Animal sacrifices begin not only the parsha and the sefer of Vayikra but the world as we know it. Because Noach was commanded to take extra animals of certain species on the ark for the purpose of offering them as korbonos.
Interestingly, it was Noach who was the first person permitted to eat animals; before the flood, vegetarianism was the Divine order. That might have bearing on understanding what a korbon is.
The hierarchy of creation noted in many Jewish sources are: domeim, tzomei’ach, chai, medaber: “still” (mineral), “growing” (vegetation), “living” (animal) and “speaking” (human). It was a hierarchy innately understood by early humans.
At least until the generation of the flood, when the Torah refers to the people as basar, “flesh” (Beraishis 6:3, 6:13). That reflected the fact that men mated with animals (Rashi, Beraishis 6:2, based on Beraishis Rabba 26). Society had devolved to the point where it considered all “flesh” to be essentially the same, that saw humans as simply evolved beasts.
It is conceivable that the permission to consume animal flesh was intended to re-establish the hierarchical distinction between “living” and “speaking” beings.

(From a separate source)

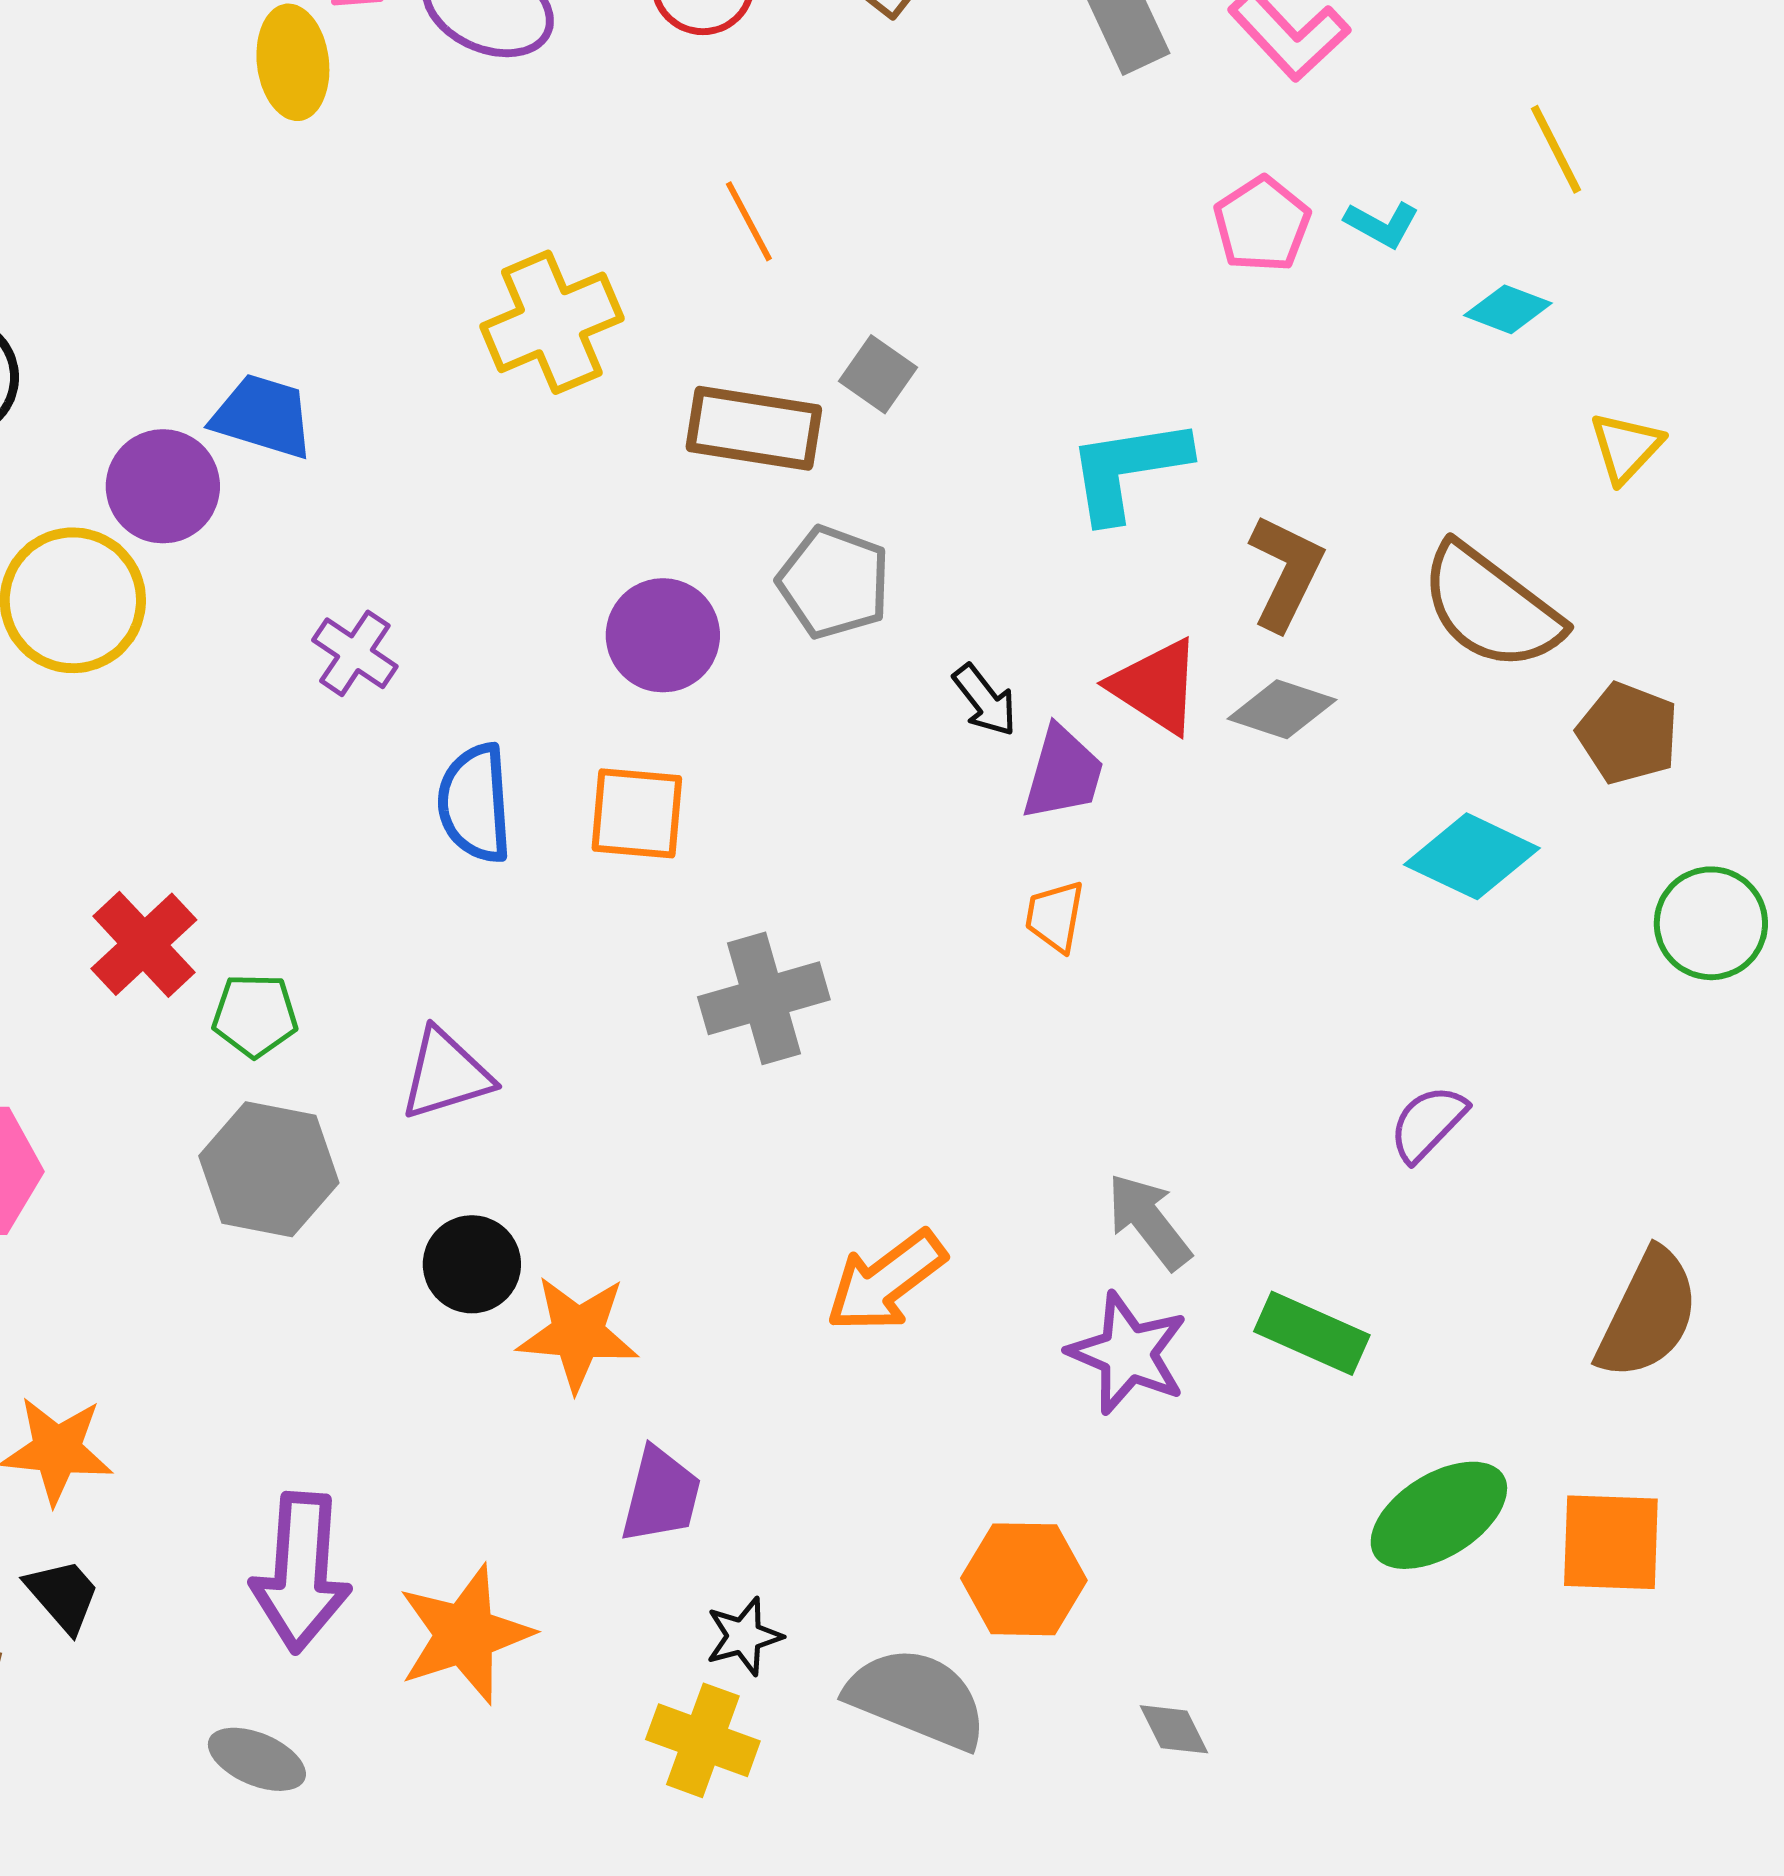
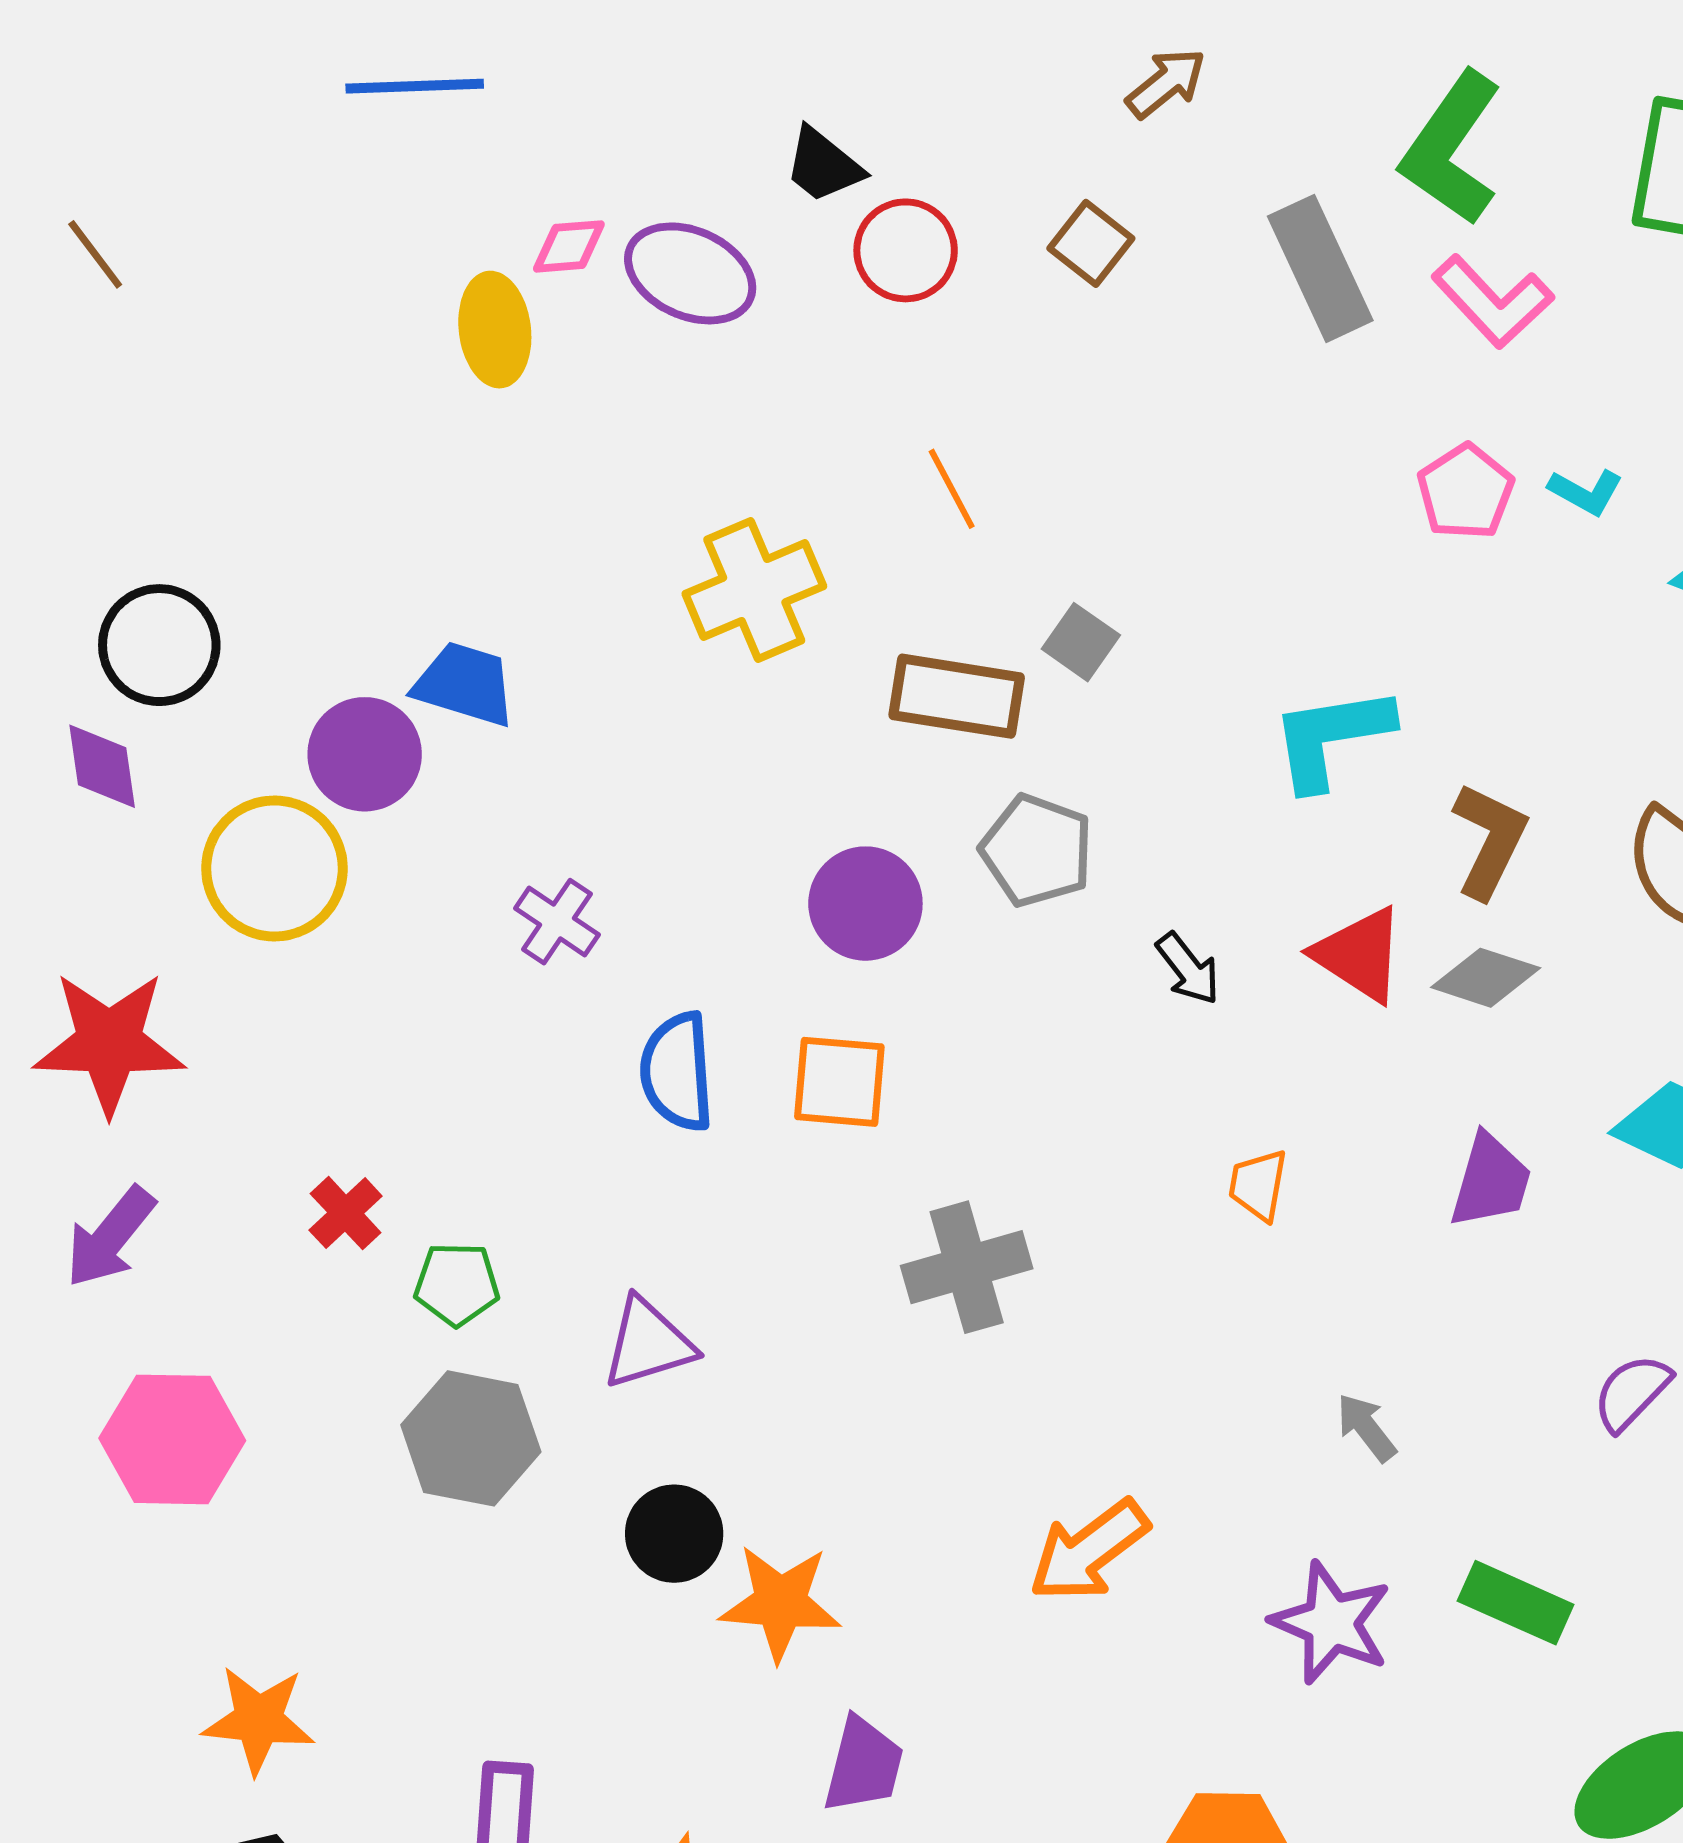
purple trapezoid: (1063, 773) -> (1491, 1181), moved
red cross: (144, 944) -> (346, 1213), size x0.7
gray arrow: (1149, 1221) -> (1366, 1427), moved, size x0.7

If so, perhaps a message that lay, and lies, in the concept of an animal sacrifice is that we humans are a momentous and qualitative step above the animal world, that we can kill and eat animals, and are meant to rise above the animalistic elements of our nature, which misled the generation of the flood to equate the animal and human spheres.
And our position at the pinnacle of nature forces us to recognize our proximity to what is above us. Which would well fit the meaning of the word korbon, which does not mean “sacrifice.” It is from the word karov, “near.” And is best rendered, if awkwardly, as “bringer of closeness.” Closeness to Hashem. A korbon reminds us that we are above animals, hence closer to the Divine.
Which may be why Rabi Yehudah HaNasi states that an am ha’aretz, a person oblivious to his calling to holiness, is “forbidden to eat meat ”(Pesachim, 49b). It would be, in a way, cannibalism.